Gratuité scolaire à l’origine de la hausse du TBS
De 2005 à 2010, la gratuité des frais scolaires a permis une hausse spectaculaire du Taux Brut de Scolarisation (TBS). Il est passé de 81,6% à 130% sur cette période. Le taux de redoublement au primaire a par contre augmenté passant de 32,9% en 2004 à 35% en 2010. Le taux d’achèvement est resté faible : 47,7% en 2010. Cela a fait que le taux d’achèvement universel ne soit pas atteint en 2015
Massification des effectifs dans les écoles
Cette politique de gratuité des frais scolaires a entrainé une massification des effectifs dans l’enseignement primaire. Le ratio élèves par enseignant et élèves par classe a sensiblement augmenté. Le nombre d’élèves par banc pupitre s’élève à 3,9. Le nombre d’élèves par salle de classe est passé de 85 en 2007 à 94 en 2011. Ceci a eu comme conséquence une baisse relative de la qualité de l’enseignement car l’enseignant ne peut pas assurer un suivi individuel de chaque élève. La même politique a donné la priorité à la construction des infrastructures, mais le rythme d’acquisition des supports pédagogiques n’a pas suivi pour assurer une éducation de qualité.

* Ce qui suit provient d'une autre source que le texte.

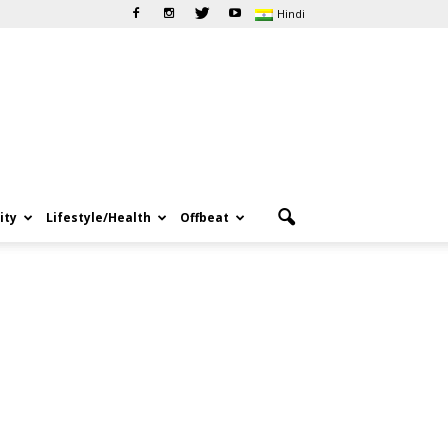
Hindi
ity
Lifestyle/Health
Offbeat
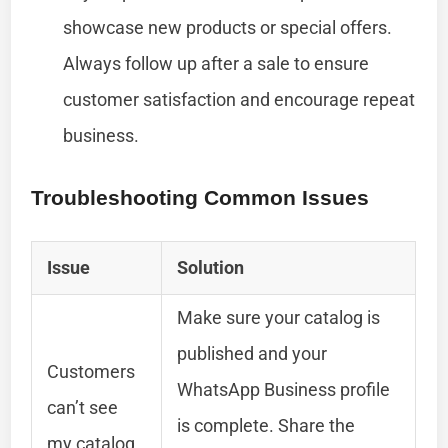
showcase new products or special offers.
Always follow up after a sale to ensure
customer satisfaction and encourage repeat
business.
Troubleshooting Common Issues
Issue
Solution
Make sure your catalog is
published and your
Customers
WhatsApp Business profile
can’t see
is complete. Share the
my catalog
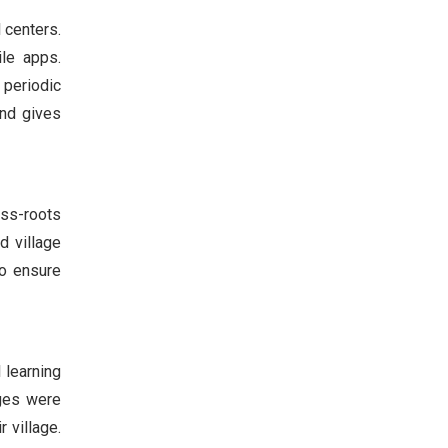
 centers.
le apps.
 periodic
and gives
ass-roots
d village
to ensure
 learning
ages were
 village.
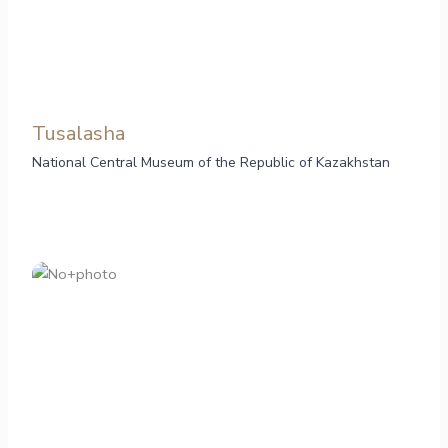
Tusalasha
National Central Museum of the Republic of Kazakhstan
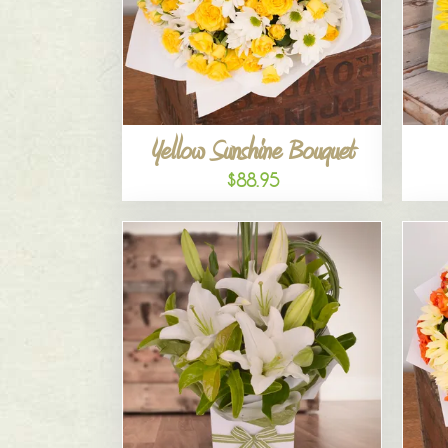
Yellow Sunshine Bouquet
$88.95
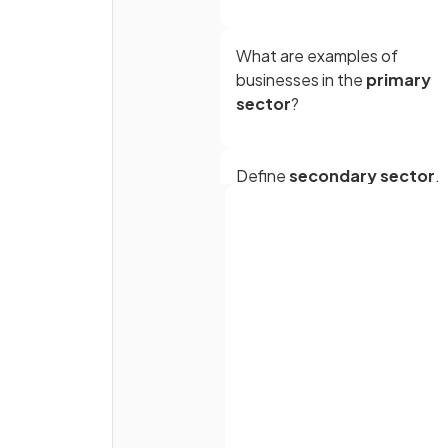
What are examples of
businesses in the
primary
sector
?
Define
secondary sector
.
True or False?
Full name
Oil refinement and car
manufacturing are part of th
Email
secondary sector.
Password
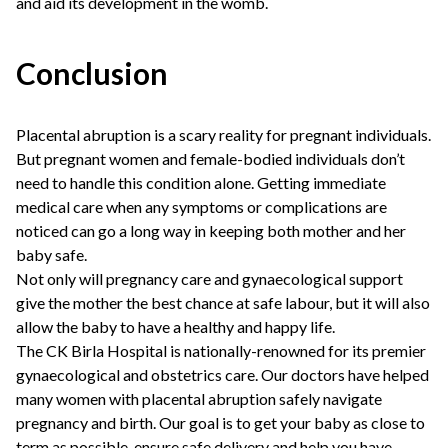
and aid its development in the womb.
Conclusion
Placental abruption is a scary reality for pregnant individuals.
But pregnant women and female-bodied individuals don’t
need to handle this condition alone. Getting immediate
medical care when any symptoms or complications are
noticed can go a long way in keeping both mother and her
baby safe.
Not only will pregnancy care and gynaecological support
give the mother the best chance at safe labour, but it will also
allow the baby to have a healthy and happy life.
The CK Birla Hospital is nationally-renowned for its premier
gynaecological and obstetrics care. Our doctors have helped
many women with placental abruption safely navigate
pregnancy and birth. Our goal is to get your baby as close to
term as possible, ensure safe delivery and help you have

Si vous voulez un enseignement de qualité, Ndayisaba souligne que vous devez mobiliser beaucoup de moyens. Ce qui assure un enseignement de qualité ce sont les enseignants bien formés et qualifiés. En baissant le niveau de qualification des enseignants et en gonflant les effectifs des élèves, cela ne facilite pas le suivi. Enseigner plus de 100 élèves est extrêmement difficile qu’enseigner 30 élèves. Avec la massification des effectifs des élèves dans les classes, il y a un manque à gagner au niveau de la qualité d’une manière générale. De plus, il n’y a pas de matériels didactiques suffisants dans les écoles. Comment alors va s’y prendre celui qui dispense les cours de chimie, de physique… ?
Crises récurrentes
Selon Ndayisaba, le pays entre aussi dans des crises récurrentes. Les bailleurs sont par conséquent refroidis et certains ont fini par plier bagages. «C’est la situation dans laquelle nous sommes aujourd’hui», affirme-t-il. Au niveau mondial, il informe qu’il y avait un certain consensus qui précisait qu’il s’avère nécessaire que l’enseignement de base soit financé en dehors des moyens locaux via le partenariat mondial de l’éducation.
Avant la crise, le pays finançait son éducation à hauteur de 51%. Le reste était l’affaire des bailleurs. Aujourd’hui, il n’est pas à mesure de suppléer à ce manque à gagner. C’est la raison pour laquelle il n’y a pas de livres et de matériels didactiques suffisants. Et Ndayisaba d’ajouter les formations des enseignants qui se font à compte-gouttes. Toutes ces anomalies sont incompatibles avec la qualité de l’enseignement. «Nous avons la qualité que nous méritons», se lamente Ndayisaba.
Notons enfin que la situation d’intégration a été introduite dans le système actuel d’évaluation. Selon Ndayisaba, c’est une nouveauté pédagogique de tendance mondiale. On a constaté qu’à un certain moment les apprentissages étaient trop cloisonnés (chaque cours à part). Les élèves apprenaient des bribes de connaissances. Ce n’étaient pas des connaissances unies et cohérentes. La pédagogie d’intégration est venue corriger tout cela. L’enseignant fournit des connaissances à l’élève. A la fin de x chapitres (ressources) ou du trimestre, l’élève est mis dans une situation où il doit résoudre ce qu’on appelle un problème complexe. Pour le faire, il fait appel à toutes les ressources apprises en classe. L’apprentissage est à ce moment globalisé pour ouvrir les horizons de l’élève en vue de lui prouver que l’apprentissage n’est pas univoque.